- _INPUT DATA_:
>>

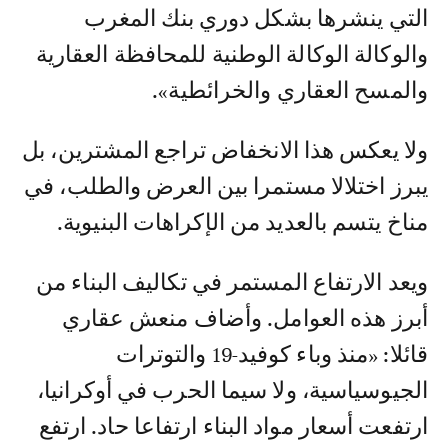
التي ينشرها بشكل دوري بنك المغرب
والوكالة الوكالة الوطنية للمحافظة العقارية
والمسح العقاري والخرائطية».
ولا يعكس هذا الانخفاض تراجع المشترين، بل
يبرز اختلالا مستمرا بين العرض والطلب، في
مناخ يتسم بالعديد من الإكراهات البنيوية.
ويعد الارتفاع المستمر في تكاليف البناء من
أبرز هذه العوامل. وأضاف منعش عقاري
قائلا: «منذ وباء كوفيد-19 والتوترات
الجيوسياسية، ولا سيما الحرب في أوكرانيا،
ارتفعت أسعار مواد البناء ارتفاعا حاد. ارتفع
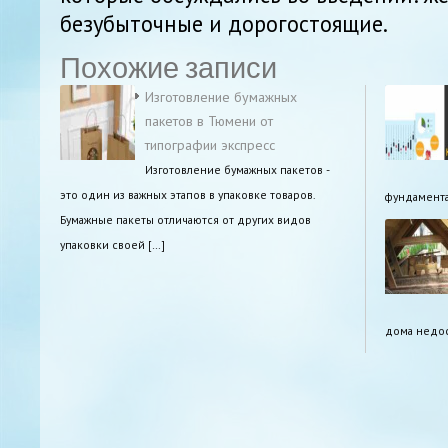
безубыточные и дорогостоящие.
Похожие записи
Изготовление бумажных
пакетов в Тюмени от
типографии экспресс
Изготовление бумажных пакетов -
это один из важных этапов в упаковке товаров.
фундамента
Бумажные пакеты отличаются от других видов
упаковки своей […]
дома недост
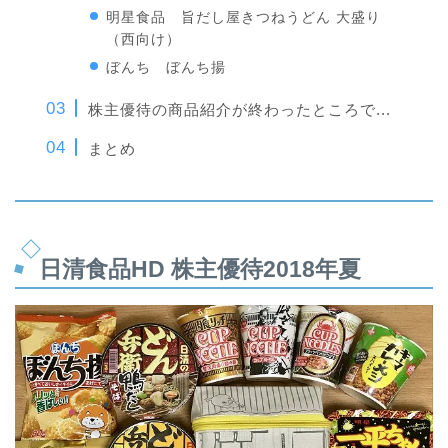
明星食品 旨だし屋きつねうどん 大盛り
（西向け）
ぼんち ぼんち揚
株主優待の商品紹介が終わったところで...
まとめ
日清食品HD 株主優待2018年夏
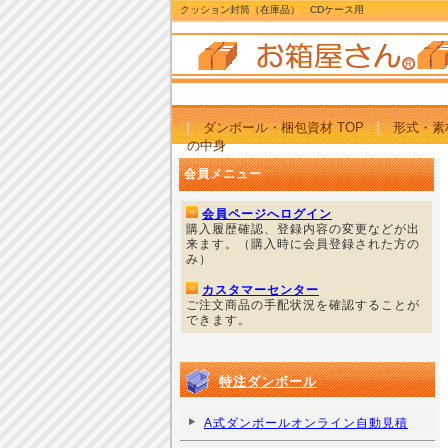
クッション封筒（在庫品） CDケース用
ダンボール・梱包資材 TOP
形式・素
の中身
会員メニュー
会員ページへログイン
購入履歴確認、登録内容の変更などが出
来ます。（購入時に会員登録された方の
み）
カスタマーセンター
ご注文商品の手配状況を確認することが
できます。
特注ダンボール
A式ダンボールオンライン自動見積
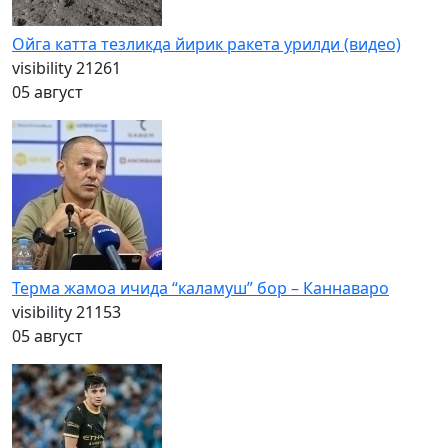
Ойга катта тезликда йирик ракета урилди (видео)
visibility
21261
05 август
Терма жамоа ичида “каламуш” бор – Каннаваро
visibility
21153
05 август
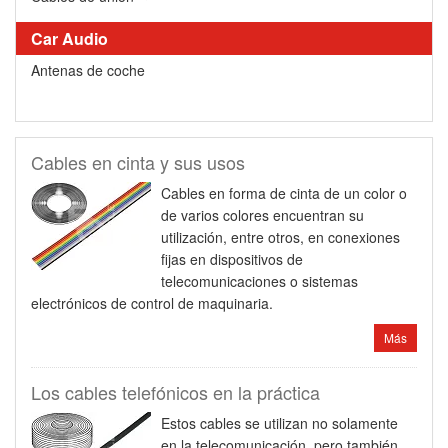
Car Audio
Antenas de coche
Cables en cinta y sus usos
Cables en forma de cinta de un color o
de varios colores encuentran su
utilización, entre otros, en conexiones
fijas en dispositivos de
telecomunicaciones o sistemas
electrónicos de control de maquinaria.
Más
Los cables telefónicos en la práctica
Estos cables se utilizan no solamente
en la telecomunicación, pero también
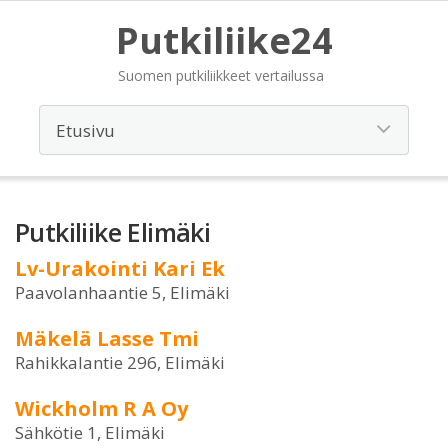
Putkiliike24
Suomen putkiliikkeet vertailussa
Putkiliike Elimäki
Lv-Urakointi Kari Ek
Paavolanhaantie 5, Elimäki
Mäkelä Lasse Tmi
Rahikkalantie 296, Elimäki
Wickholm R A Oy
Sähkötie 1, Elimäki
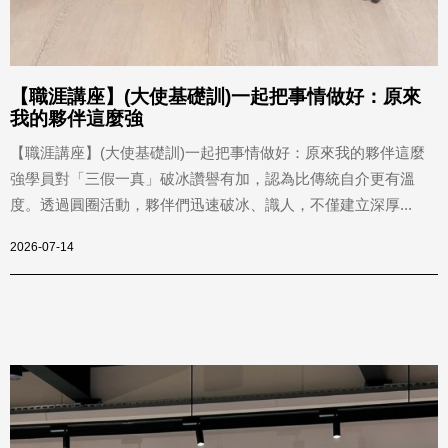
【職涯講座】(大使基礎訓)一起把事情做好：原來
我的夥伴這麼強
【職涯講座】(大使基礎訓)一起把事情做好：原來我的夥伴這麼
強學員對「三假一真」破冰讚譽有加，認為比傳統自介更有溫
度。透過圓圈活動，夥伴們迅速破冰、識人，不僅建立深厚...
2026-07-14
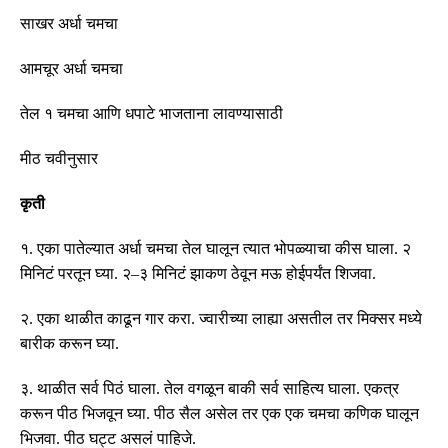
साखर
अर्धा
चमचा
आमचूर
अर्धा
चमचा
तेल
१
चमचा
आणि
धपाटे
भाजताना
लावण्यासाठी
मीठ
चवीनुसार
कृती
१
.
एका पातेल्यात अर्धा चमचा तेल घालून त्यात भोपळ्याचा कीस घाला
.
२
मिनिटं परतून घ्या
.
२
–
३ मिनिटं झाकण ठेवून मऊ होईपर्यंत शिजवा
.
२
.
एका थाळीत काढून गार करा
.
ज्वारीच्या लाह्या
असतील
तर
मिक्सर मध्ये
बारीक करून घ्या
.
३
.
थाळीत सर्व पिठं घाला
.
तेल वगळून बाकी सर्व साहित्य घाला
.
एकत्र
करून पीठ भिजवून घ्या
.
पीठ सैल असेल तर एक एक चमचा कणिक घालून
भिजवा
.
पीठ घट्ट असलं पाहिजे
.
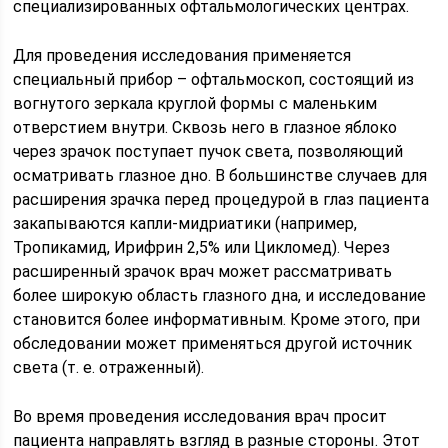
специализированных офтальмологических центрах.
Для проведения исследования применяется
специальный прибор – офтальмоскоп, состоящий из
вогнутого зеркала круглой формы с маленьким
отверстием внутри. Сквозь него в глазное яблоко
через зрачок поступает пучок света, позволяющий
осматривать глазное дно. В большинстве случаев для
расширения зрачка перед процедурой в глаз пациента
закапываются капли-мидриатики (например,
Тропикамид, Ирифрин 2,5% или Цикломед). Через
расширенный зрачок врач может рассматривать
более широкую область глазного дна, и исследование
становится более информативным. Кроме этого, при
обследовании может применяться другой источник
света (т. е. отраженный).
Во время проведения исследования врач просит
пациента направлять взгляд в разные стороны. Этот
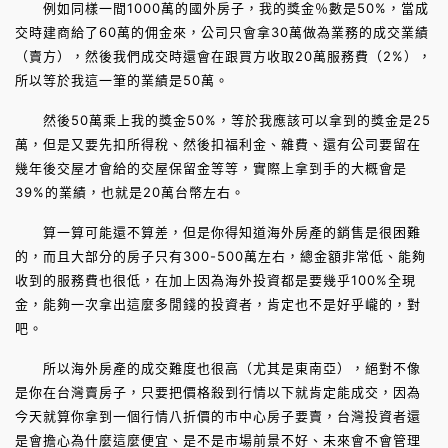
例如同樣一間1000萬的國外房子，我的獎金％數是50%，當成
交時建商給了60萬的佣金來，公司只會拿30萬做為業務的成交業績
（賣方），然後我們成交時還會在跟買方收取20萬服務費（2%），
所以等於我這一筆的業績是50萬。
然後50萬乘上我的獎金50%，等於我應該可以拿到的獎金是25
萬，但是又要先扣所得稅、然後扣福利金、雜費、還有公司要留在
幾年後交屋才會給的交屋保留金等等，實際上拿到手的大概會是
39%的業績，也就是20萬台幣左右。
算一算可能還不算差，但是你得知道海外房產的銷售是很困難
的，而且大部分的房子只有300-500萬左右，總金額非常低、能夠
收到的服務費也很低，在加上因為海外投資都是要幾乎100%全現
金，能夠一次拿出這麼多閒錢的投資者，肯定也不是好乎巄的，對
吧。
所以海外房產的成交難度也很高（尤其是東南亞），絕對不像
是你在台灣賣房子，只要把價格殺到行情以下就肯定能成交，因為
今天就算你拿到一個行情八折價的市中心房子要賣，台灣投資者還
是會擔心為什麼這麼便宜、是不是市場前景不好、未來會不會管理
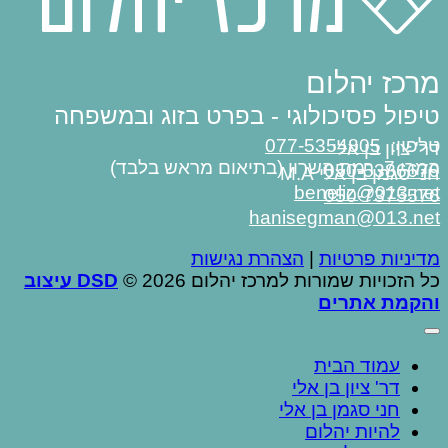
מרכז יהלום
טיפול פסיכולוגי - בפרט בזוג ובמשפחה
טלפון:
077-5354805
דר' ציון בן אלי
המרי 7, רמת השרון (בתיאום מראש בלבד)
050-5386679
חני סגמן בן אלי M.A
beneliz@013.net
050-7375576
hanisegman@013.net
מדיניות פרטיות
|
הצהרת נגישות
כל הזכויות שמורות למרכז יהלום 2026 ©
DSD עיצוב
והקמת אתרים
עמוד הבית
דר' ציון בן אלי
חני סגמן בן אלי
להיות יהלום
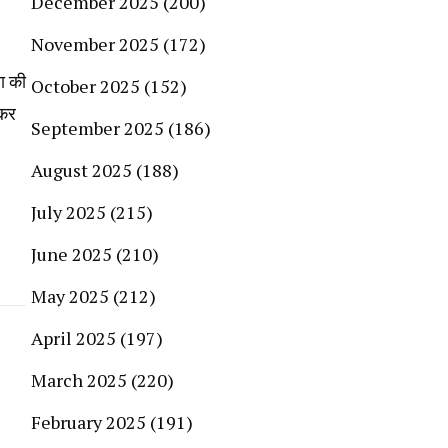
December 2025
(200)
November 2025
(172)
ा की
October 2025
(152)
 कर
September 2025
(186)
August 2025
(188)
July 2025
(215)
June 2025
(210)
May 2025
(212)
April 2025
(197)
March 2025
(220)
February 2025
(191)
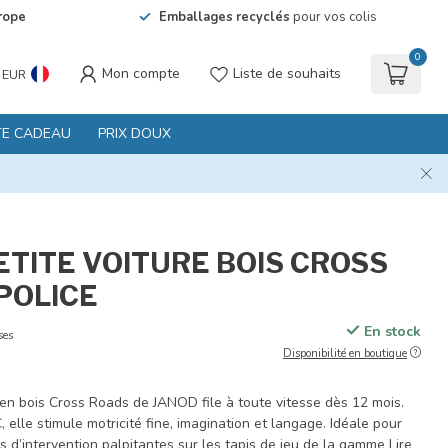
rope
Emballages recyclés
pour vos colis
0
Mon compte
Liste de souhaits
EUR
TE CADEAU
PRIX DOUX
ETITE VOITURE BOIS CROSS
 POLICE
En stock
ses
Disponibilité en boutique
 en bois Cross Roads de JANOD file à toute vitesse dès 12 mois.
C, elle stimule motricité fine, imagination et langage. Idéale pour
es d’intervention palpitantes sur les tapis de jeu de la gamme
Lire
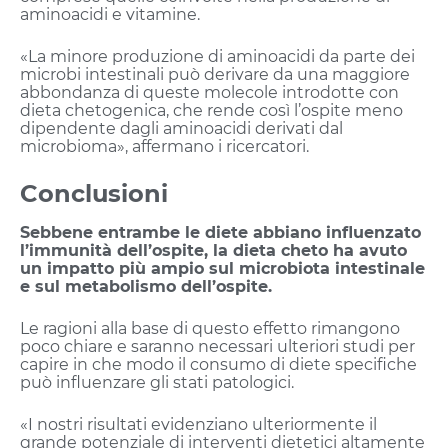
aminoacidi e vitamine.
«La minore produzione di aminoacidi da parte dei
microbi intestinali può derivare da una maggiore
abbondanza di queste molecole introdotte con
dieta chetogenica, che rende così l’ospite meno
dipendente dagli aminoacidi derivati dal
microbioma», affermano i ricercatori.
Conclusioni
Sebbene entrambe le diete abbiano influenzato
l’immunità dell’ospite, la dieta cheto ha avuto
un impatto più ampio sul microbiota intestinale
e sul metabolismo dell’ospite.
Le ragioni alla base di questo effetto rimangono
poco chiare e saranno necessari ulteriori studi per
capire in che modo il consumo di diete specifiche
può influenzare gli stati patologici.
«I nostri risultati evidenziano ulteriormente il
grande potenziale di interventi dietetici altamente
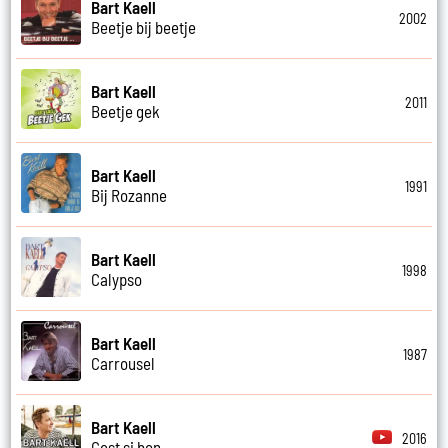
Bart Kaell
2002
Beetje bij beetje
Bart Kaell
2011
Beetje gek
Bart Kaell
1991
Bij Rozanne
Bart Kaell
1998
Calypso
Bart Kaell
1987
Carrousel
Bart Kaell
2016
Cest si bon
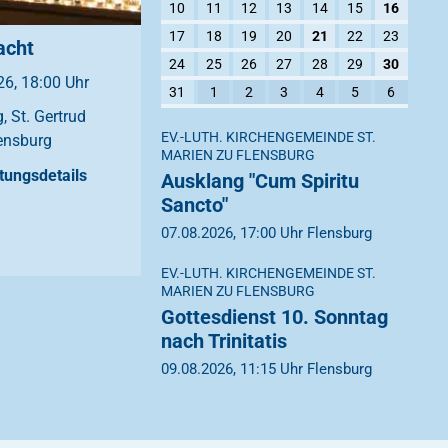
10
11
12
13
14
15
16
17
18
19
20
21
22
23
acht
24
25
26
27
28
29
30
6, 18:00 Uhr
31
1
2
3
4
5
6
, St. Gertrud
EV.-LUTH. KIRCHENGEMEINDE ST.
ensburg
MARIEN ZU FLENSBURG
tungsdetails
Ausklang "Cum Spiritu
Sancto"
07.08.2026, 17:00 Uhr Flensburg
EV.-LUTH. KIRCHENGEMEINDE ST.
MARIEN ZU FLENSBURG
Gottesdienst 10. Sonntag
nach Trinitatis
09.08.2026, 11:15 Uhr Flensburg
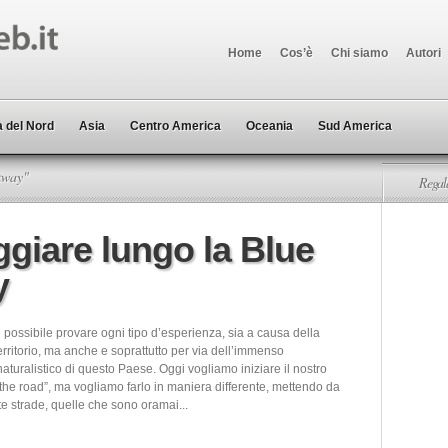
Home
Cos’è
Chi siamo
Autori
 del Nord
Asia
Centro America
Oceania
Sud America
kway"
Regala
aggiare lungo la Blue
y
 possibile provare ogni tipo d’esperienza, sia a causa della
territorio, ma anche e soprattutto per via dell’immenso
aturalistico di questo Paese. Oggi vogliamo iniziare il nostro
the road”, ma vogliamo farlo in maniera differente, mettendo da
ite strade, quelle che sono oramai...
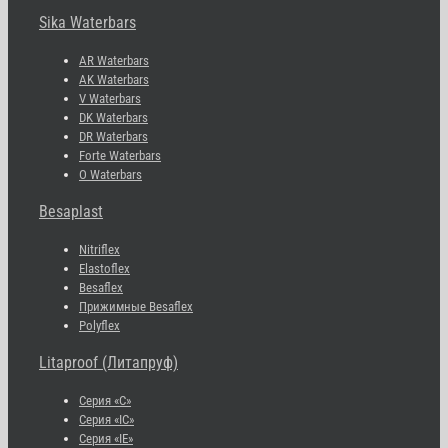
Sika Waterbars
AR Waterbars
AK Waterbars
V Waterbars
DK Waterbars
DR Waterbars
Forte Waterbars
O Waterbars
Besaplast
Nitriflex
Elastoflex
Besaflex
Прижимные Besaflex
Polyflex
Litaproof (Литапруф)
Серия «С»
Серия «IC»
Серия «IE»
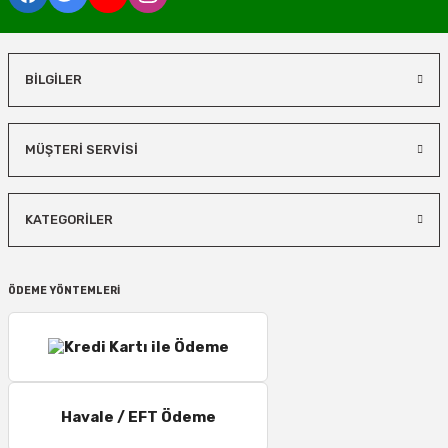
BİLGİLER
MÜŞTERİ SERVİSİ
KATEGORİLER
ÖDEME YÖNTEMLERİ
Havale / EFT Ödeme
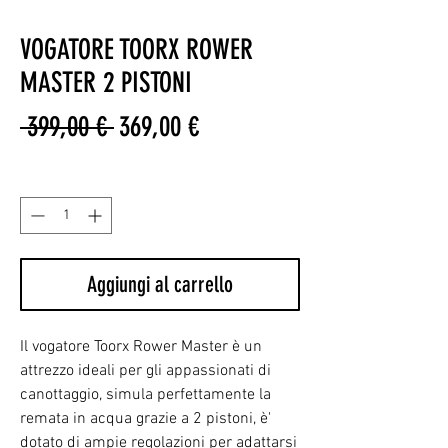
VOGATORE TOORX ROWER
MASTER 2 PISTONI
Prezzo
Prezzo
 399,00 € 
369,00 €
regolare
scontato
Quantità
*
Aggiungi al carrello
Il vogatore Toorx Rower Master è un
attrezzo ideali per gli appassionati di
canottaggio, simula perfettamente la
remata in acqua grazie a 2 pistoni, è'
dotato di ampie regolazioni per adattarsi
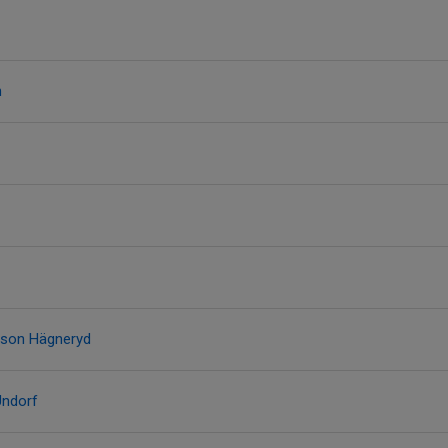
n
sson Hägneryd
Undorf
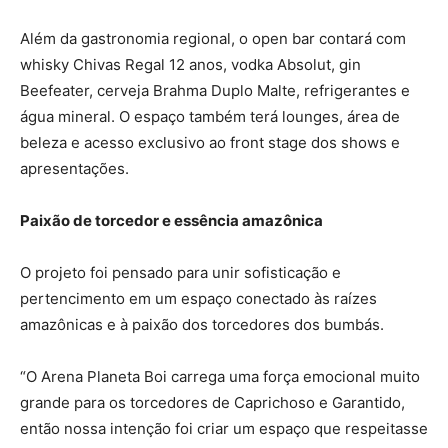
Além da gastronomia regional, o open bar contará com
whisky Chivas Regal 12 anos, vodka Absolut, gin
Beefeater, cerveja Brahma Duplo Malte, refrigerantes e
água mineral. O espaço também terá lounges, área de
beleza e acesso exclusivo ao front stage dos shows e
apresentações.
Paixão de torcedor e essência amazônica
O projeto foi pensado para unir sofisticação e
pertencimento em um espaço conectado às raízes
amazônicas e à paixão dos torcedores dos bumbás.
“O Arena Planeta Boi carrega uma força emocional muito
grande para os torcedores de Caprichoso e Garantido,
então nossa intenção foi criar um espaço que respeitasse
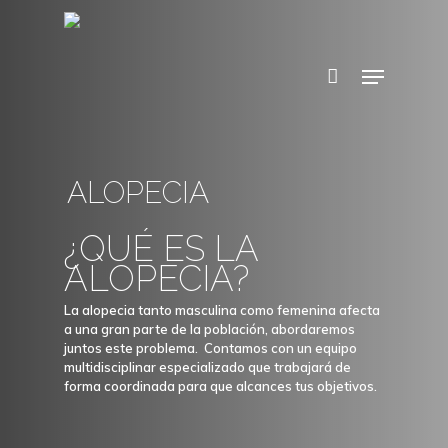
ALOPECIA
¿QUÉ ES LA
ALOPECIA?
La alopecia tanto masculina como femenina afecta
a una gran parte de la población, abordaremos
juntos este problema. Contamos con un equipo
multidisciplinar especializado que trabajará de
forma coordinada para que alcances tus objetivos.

<<

Pictures in the material above should be skipped; print exactly the lines from the one with "February 2025" through the one with "l’immunità dell’ospite, la".

February 2025
(191)
rope
Emballages recyclés
pour vos colis
0
Mon compte
Liste de souhaits
EUR
TE CADEAU
PRIX DOUX
ETITE VOITURE BOIS CROSS
 POLICE
En stock
ses
Disponibilité en boutique
 en bois Cross Roads de JANOD file à toute vitesse dès 12 mois.
C, elle stimule motricité fine, imagination et langage. Idéale pour
es d’intervention palpitantes sur les tapis de jeu de la gamme
Lire
aminoacidi e vitamine.
«La minore produzione di aminoacidi da parte dei
microbi intestinali può derivare da una maggiore
abbondanza di queste molecole introdotte con
dieta chetogenica, che rende così l’ospite meno
dipendente dagli aminoacidi derivati dal
microbioma», affermano i ricercatori.
Conclusioni
Sebbene entrambe le diete abbiano influenzato
l’immunità dell’ospite, la dieta cheto ha avuto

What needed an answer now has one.